If you’re like me, you fall asleep to the images of many memories. Some of them bad. Some of them good. But as you are drifting off to sleep, you stroll through hallways and hallways of memories, winding and unwinding the history of your life.
Have you ever had a memory painful enough that you had to physically react? You either had to say or do something mid-thought to get your mind off it? Maybe somebody looked at you strangely in that moment, because it was obvious you were somewhere else and dealing with an invisible battle. These things happen.
Last night as I was falling asleep, I practicing intentional forgiveness. I know we are all sinners. I want to trust God more. So as I went through the memories, or the memories of that day, or the random thoughts I have for the future, I began to think of who I could forgive. Who do I still think of negatively, because of my unforgiveness? It kind of felt like clearing out the hard drive on your computer. There were all these bits and pieces stored in places I hadn’t thought about, but have to stumble past day by day as I wander down those hallways. You’d think I would notice, but as a human, I didn’t.

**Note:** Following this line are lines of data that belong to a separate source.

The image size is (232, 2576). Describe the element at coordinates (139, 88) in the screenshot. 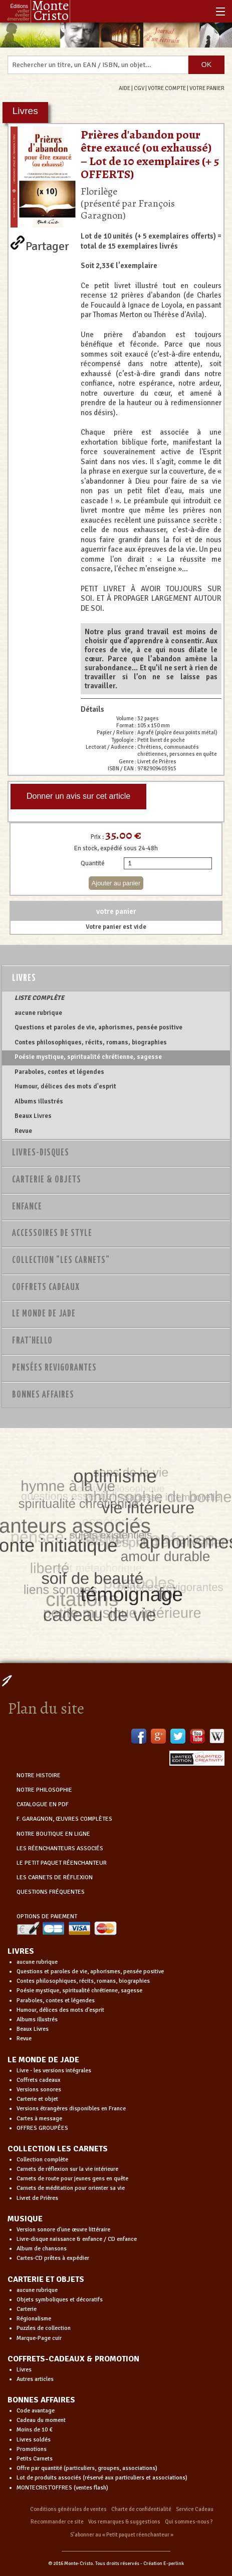 I see `CGV` at that location.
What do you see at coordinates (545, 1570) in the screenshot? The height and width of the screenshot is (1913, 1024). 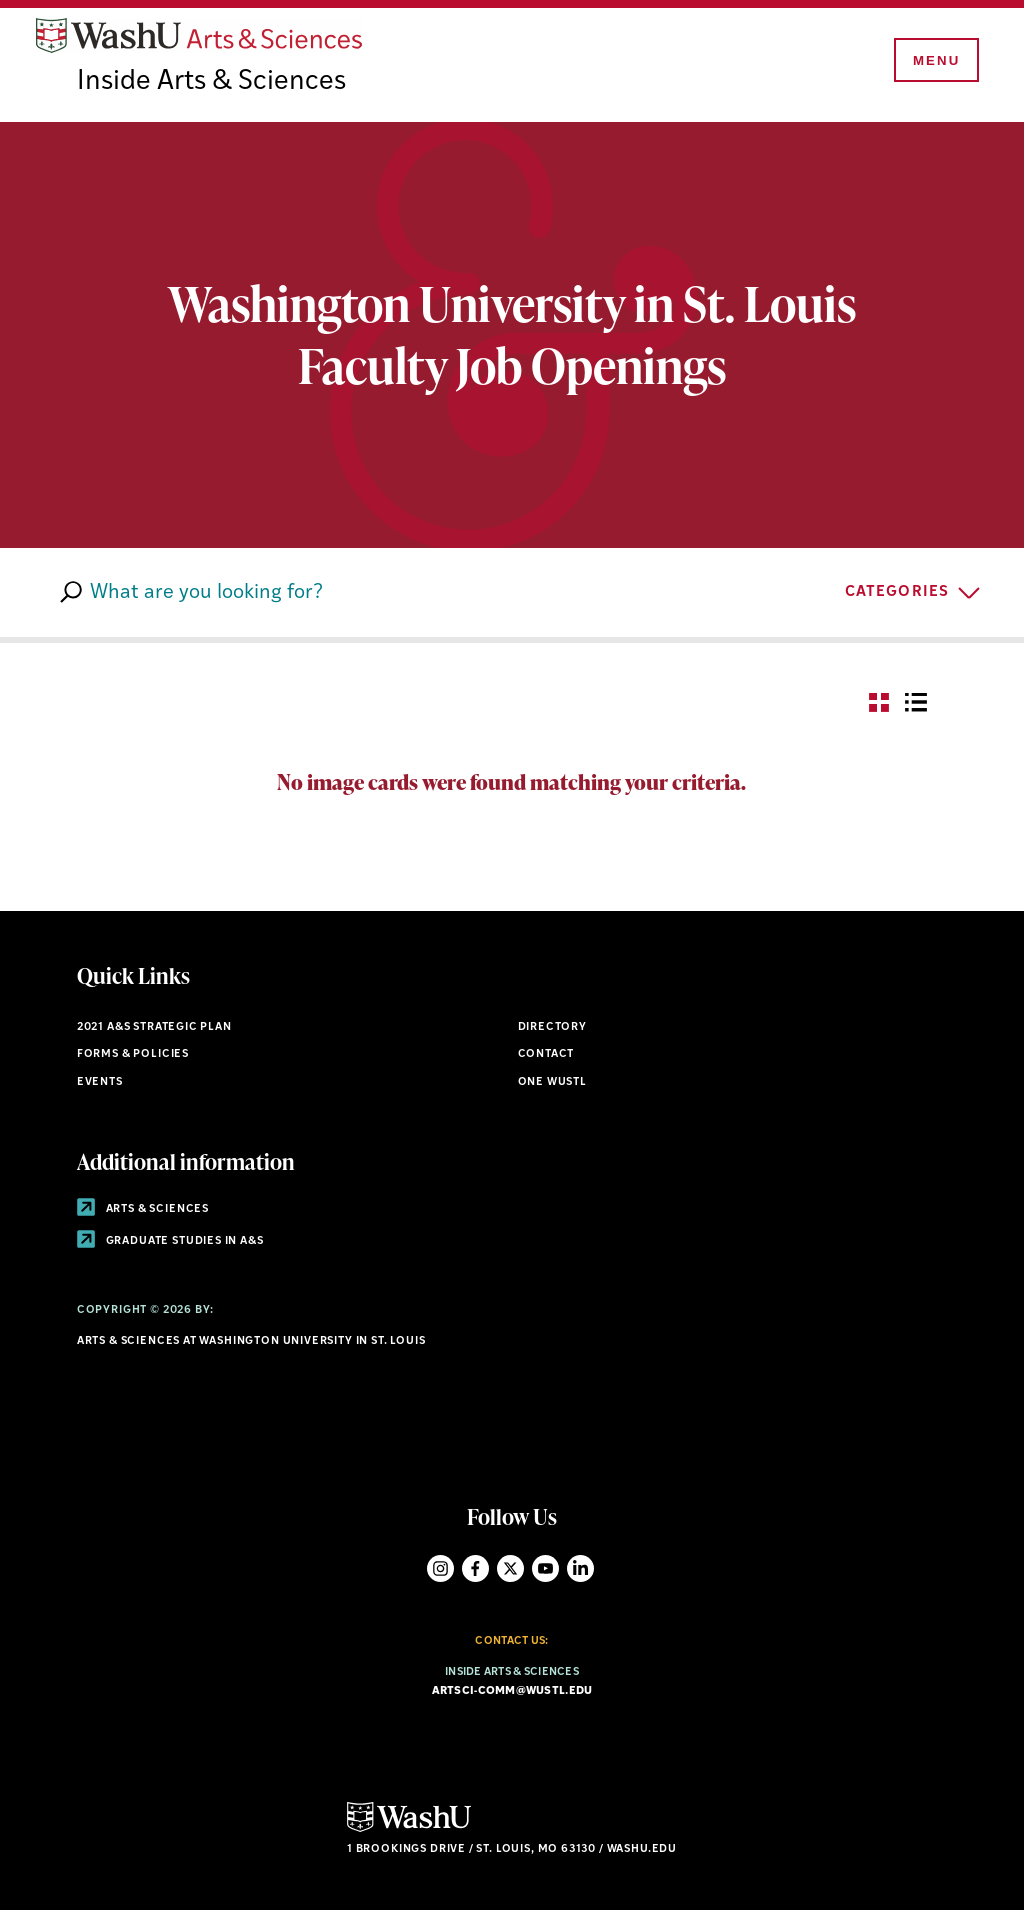 I see `YouTube` at bounding box center [545, 1570].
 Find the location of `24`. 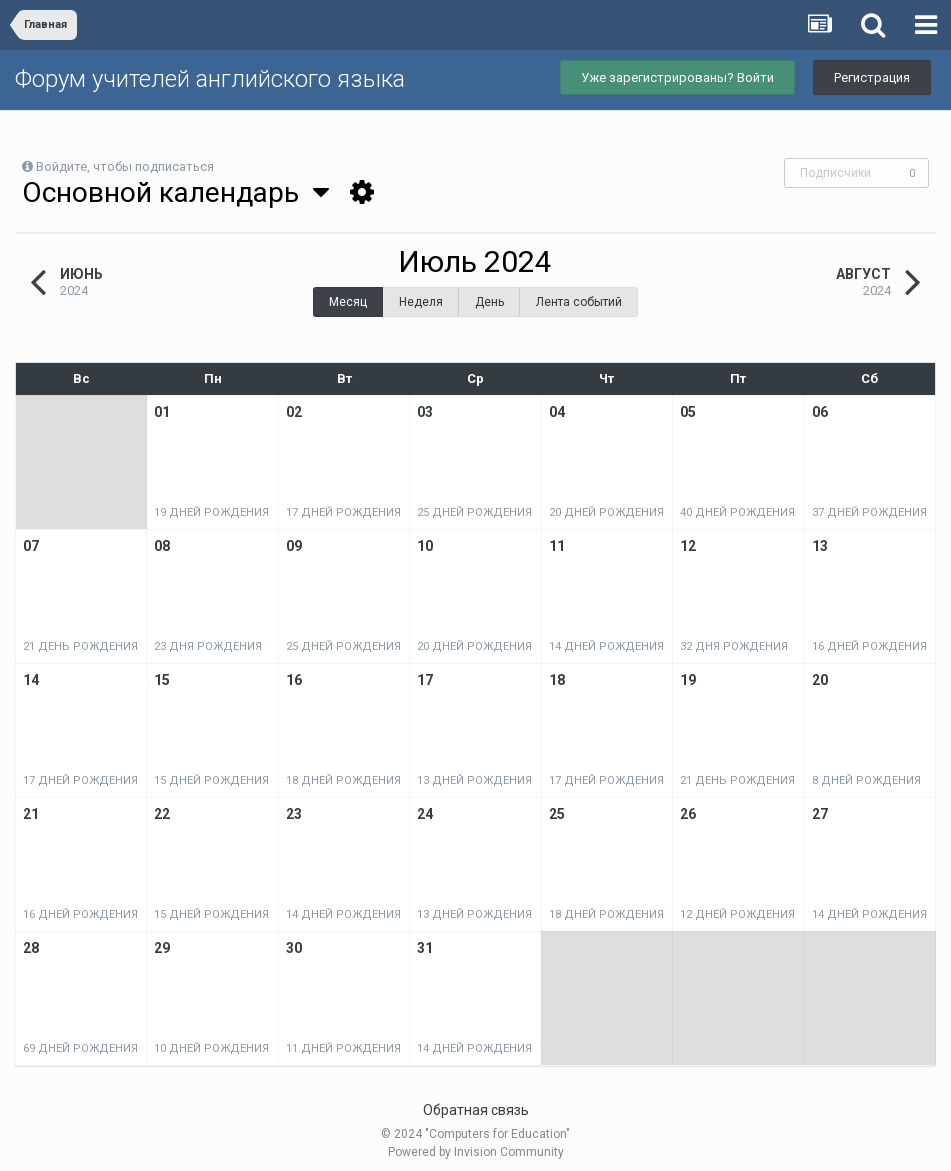 24 is located at coordinates (425, 814).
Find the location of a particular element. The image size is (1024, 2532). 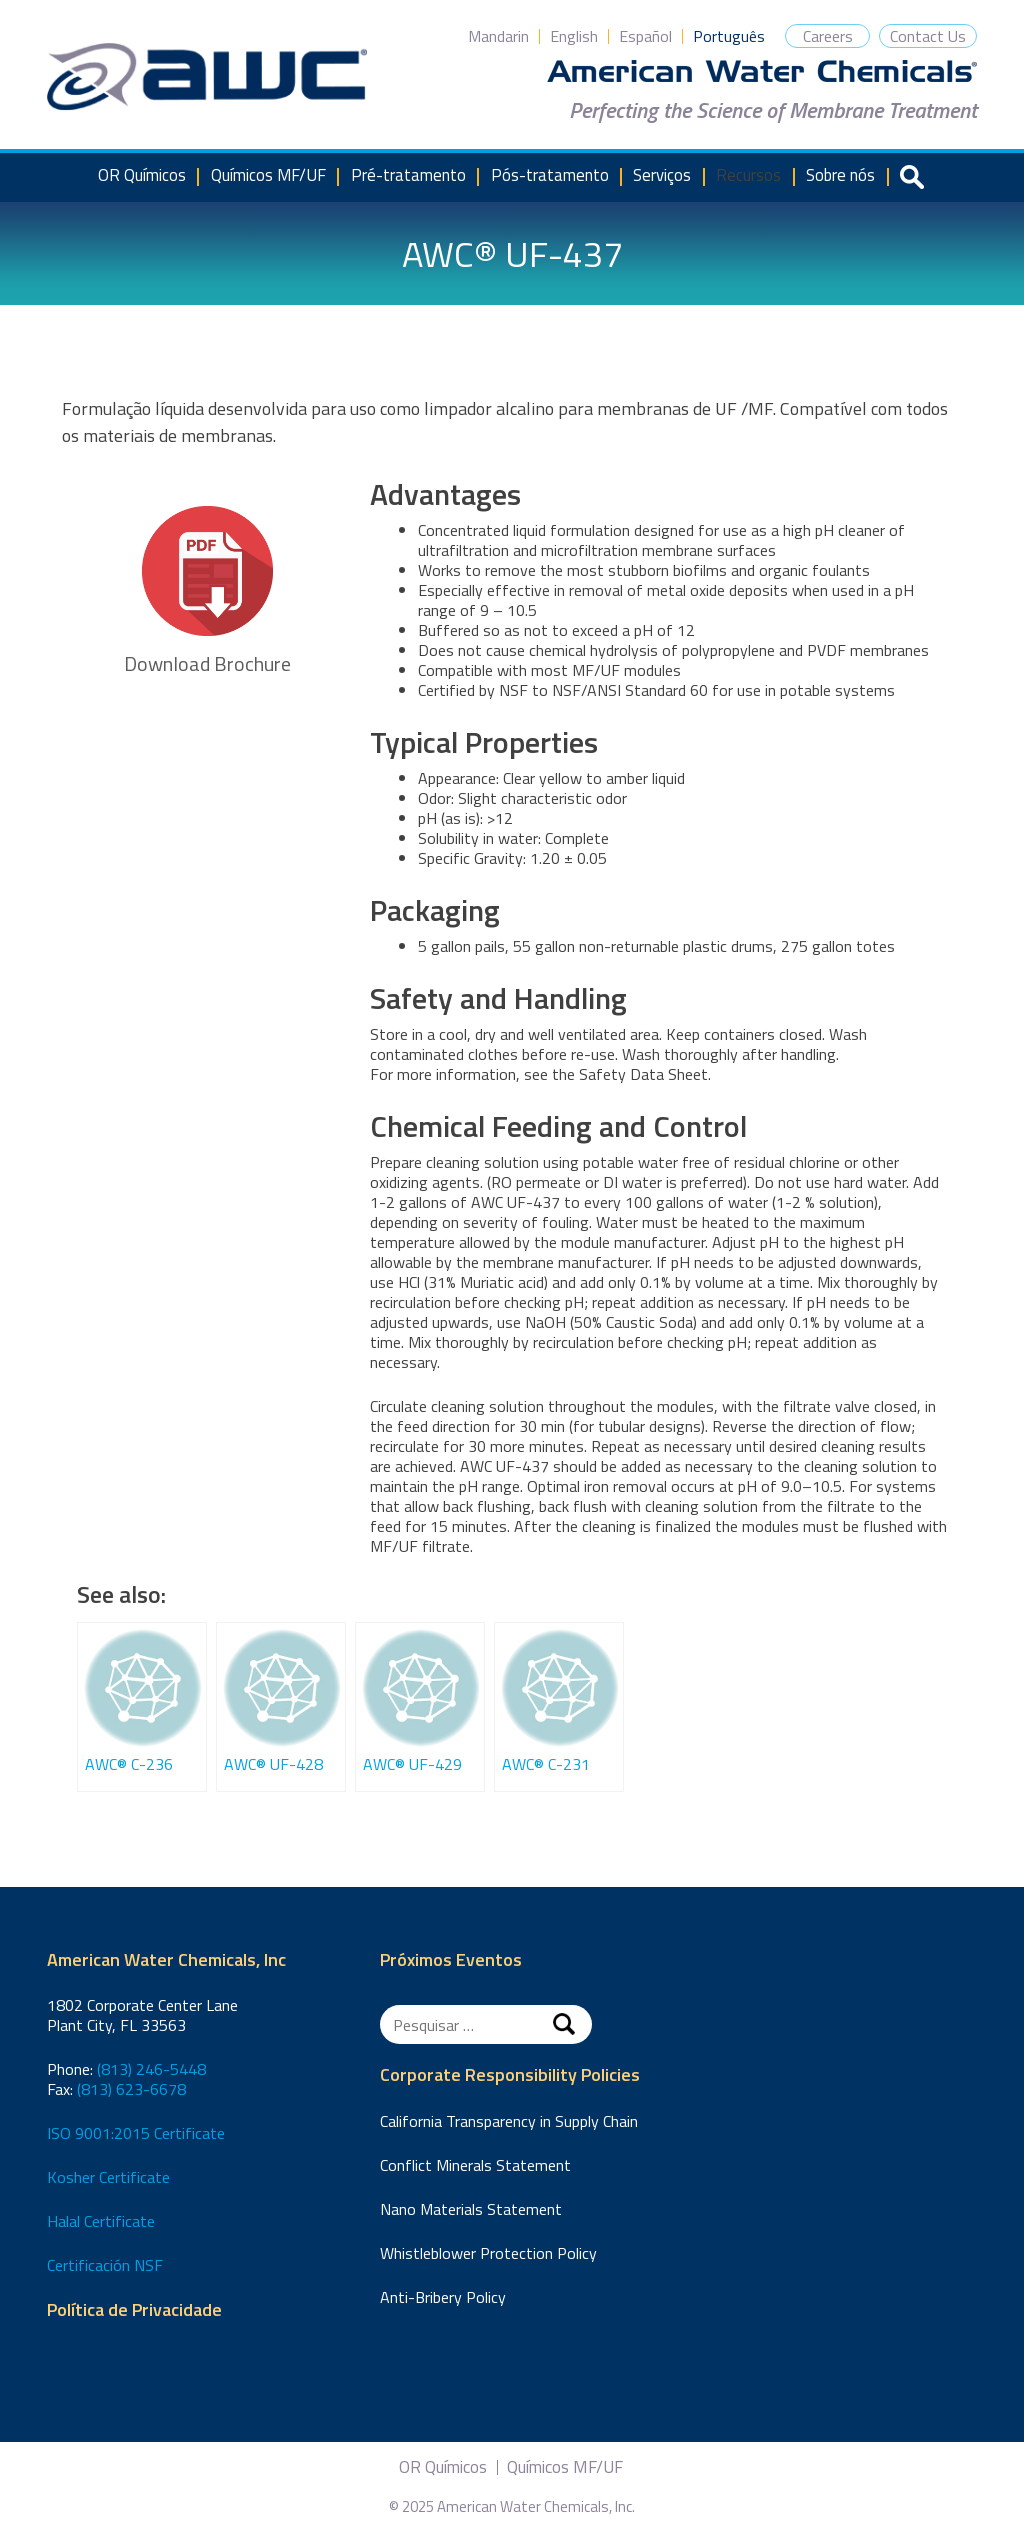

I forgave myself at least equal to how much I forgave others. I prayed for people and wished them well, because I didn’t want to harbor the resentment. So help me God, if this habit just becomes some convenient blog post, I will have missed the point of the power I had in those moments, of releasing debts. I will have completely forgotten the strength in caring for people more than you want to think poorly of them.
Even if you don’t call it God, this takes a lot of faith. I believe in Jesus, and in the example he sets of caring for others when it’s mortally inconvenient. I cant change time, but the choice is mine in that I don’t want to think badly of everyone. Being more aware of my arrogance and my own sin has made it a lot easier to forgive others.
I want this to become a nightly habit, in the place of going to bed rumination that was sometimes scary. The devil tries to co-opt our fear in order to divide us, but the strength of God gives us a better purpose. I can forgive people who may not even know they were forgiven. This is so much of a better use of my time than wondering what could have been.